Every line from the one with "Swap-Chain Rendering" to the one with "Preserve Existing Windows", including those two, is to be copied exactly; all other lines of the entries below are left out.

# [Records contained in a dataset]
=== Section Start ===
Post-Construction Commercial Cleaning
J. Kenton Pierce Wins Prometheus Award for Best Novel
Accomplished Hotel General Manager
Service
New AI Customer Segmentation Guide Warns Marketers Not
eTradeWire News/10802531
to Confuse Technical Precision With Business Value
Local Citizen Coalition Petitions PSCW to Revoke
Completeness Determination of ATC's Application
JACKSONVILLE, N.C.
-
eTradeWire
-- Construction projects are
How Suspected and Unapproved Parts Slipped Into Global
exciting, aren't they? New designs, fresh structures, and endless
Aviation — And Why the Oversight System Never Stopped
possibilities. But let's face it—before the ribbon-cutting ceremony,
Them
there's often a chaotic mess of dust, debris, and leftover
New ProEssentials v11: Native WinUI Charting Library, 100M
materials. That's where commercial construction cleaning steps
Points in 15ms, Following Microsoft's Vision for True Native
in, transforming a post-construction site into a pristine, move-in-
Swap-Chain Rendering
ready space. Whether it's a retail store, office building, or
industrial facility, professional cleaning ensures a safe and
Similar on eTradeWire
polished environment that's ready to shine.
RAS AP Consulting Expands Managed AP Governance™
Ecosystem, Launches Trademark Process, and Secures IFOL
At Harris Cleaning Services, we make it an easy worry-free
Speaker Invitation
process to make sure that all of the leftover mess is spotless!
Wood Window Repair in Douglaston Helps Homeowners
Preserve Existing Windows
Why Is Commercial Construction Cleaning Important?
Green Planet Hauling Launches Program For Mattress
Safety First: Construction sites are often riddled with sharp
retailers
=== Section End ===
=== Section Start ===
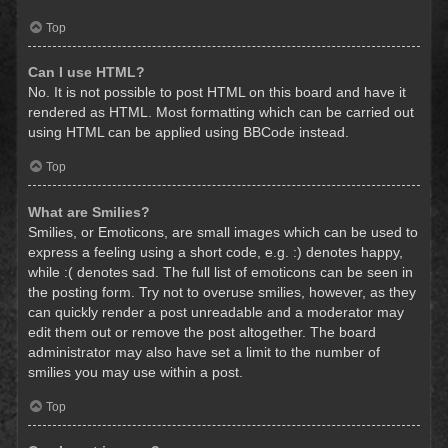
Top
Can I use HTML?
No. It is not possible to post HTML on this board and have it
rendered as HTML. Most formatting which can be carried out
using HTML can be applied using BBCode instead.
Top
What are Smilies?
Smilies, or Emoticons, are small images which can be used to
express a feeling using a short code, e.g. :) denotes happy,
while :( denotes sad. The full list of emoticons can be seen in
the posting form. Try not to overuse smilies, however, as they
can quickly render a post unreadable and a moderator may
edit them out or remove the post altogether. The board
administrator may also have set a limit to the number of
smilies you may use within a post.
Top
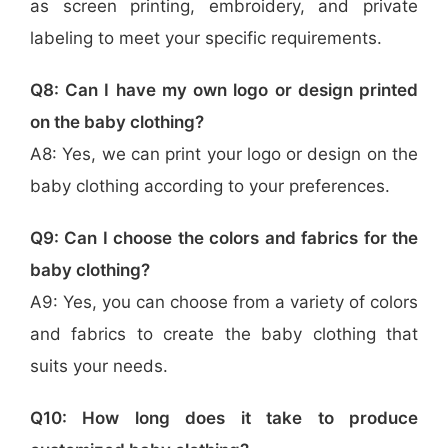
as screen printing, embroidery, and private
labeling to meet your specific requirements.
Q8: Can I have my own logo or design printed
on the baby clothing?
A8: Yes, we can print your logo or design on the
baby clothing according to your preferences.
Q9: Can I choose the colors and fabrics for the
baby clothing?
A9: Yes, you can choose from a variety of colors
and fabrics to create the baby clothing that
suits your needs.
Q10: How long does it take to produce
=== Section End ===
# [ANSWER SPACE]
Swap-Chain Rendering
ready space. Whether it's a retail store, office building, or
industrial facility, professional cleaning ensures a safe and
Similar on eTradeWire
polished environment that's ready to shine.
RAS AP Consulting Expands Managed AP Governance™
Ecosystem, Launches Trademark Process, and Secures IFOL
At Harris Cleaning Services, we make it an easy worry-free
Speaker Invitation
process to make sure that all of the leftover mess is spotless!
Wood Window Repair in Douglaston Helps Homeowners
Preserve Existing Windows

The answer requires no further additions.